Exercise directions →
Each record should be given back exactly, with none missing.

The input →

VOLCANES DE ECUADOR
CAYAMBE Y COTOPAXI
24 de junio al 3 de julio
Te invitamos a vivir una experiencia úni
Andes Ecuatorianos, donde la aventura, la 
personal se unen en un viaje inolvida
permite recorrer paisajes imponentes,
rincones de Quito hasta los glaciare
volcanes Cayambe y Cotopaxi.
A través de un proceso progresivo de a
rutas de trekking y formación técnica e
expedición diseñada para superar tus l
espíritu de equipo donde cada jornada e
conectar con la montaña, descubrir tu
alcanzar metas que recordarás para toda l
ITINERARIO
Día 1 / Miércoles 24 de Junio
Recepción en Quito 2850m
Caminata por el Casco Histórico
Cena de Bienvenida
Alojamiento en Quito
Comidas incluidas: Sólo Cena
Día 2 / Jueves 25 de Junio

Task answer →
VOLCANES DE ECUADOR
CAYAMBE Y COTOPAXI
24 de junio al 3 de julio
Te invitamos a vivir una experiencia úni
Andes Ecuatorianos, donde la aventura, la 
personal se unen en un viaje inolvida
permite recorrer paisajes imponentes,
rincones de Quito hasta los glaciare
volcanes Cayambe y Cotopaxi.
A través de un proceso progresivo de a
rutas de trekking y formación técnica e
expedición diseñada para superar tus l
espíritu de equipo donde cada jornada e
conectar con la montaña, descubrir tu
alcanzar metas que recordarás para toda l
ITINERARIO
Día 1 / Miércoles 24 de Junio
Recepción en Quito 2850m
Caminata por el Casco Histórico
Cena de Bienvenida
Alojamiento en Quito
Comidas incluidas: Sólo Cena
Día 2 / Jueves 25 de Junio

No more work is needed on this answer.